Sick of 'Animal Crossing'? Try 'Ooblets'

In the sugar-sweet farming simulator Ooblets, regardless of how many sweetiebeeties you’ve grown or cupcakes you ate, at the end of every day, you hit a button that says “I DID GOOD.”

Released in early access for PC and Xbox on July 15, Ooblets is a frictionless game. It’s gentle. It doesn’t punish you for picking too few button mushrooms or dawdling to restore the town’s sticker supply. Ooblets’ world is a welcome one, where the player is free to farm, amass tiny ooblet creatures, accomplish silly quests, and drink beanjuice. It’s like a long, meandering hike where you’re free to pause and pick flowers. Ambitious or indifferent, the bouquet you end up with will always be pretty.

In Ooblets, your character (whom you can customize) leaves their life behind on a boat adventure. They land in Badgetown—a couple streets of pastel-colored shops and quirky nonplayable characters. The mayor, a bubblegummy overachiever named Tintsle, informs you that you’re free to fix up a shack, farm on its property, and gather some ooblets. The Pokémon-like creatures range in concept from “grumpy beetle” to “small yeti” and “long-legged mushroom.” They trail behind your character and fight too—in dance battles. When you win a dance battle, the ooblet you defeated farts out a seed, which you can plant on your farm to grow more of that same ooblet.

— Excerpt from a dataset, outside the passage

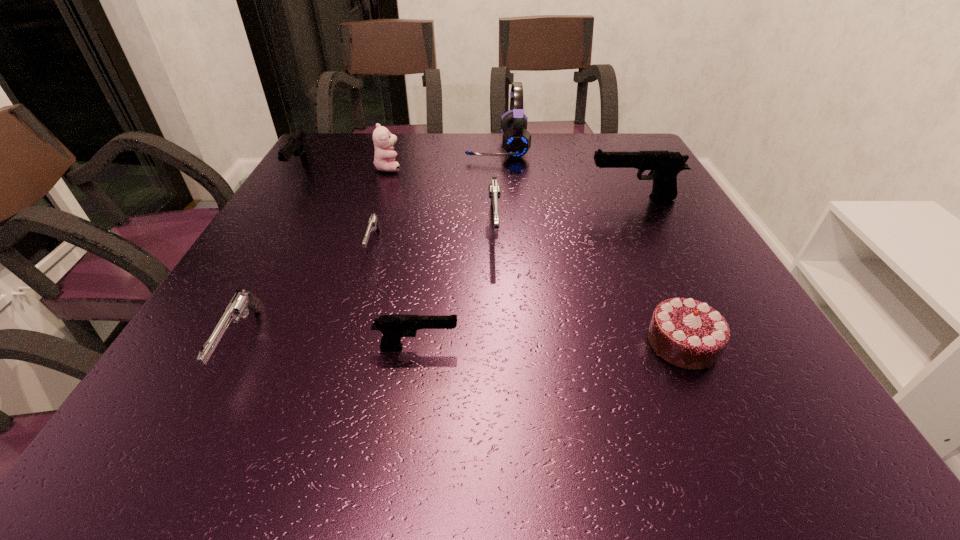 Where is `pistol that is the fourth nearest to the tallest pistol`? Image resolution: width=960 pixels, height=540 pixels. pistol that is the fourth nearest to the tallest pistol is located at coordinates (297, 145).

Choose which pistol is the second nearest neighbor to the smallest silver pistol. Please provide its 2D coordinates. Your answer should be formatted as a tuple, i.e. [(x, y)], where the tuple contains the x and y coordinates of a point satisfying the conditions above.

Ooblets’ dance battles are decidedly easy, at least in the first few hours I’ve played. If you’re a fan of deck-builder Slay the Spire, this won’t scratch that competitive itch. They’re simple get-to-20-points-first, card-based battles. Ooblets crowd around to watch and cheer as your pet or pet crew lay down moves over bass-backed jams. The battles’ relatively low challenge would be a massive bummer except, in a way, it fits the game’s chill attitude. You can put as much effort as you want into optimizing your dance-battle gameplay, or you can just view the battles as a means to get seeds.

Ooblets takes systems recognizable from Animal Crossing, Stardew Valley, and Pokémon but removes the tension and stress. Earn money (gummies), plant seeds, harvest crops. Lay down flooring, remove debris, upgrade your space. Eventually, ooblets can farm on your behalf while you complete fetch quests and chat with townsfolk or “sea-dangle” (fish) on the dock. All the while, you have a stamina meter that depletes as you do activities and refreshes when you eat cupcakes or other food.

Without Animal Crossing’s debt-obsessed raccoon, Tom Nook, Ooblets doesn’t inspire the not-good-enough feeling common in this genre. It’s relaxing, but not from any feeling of accomplishment that comes from gazing upon your digital kingdom; it comes instead mostly from ferrying around kawaii plants and enjoying the witty one-liners from NPCs.

Because the game is in early access without a full release date, it doesn’t feel quite whole yet. While the writing is top-notch, often making me laugh out loud, Ooblets could use a little more things to do between its main activities. It’s not a big deal, though, if you’re just looking to spend a little time in a candy-colored world full of cute creatures with weird names (Derble? Fripp?).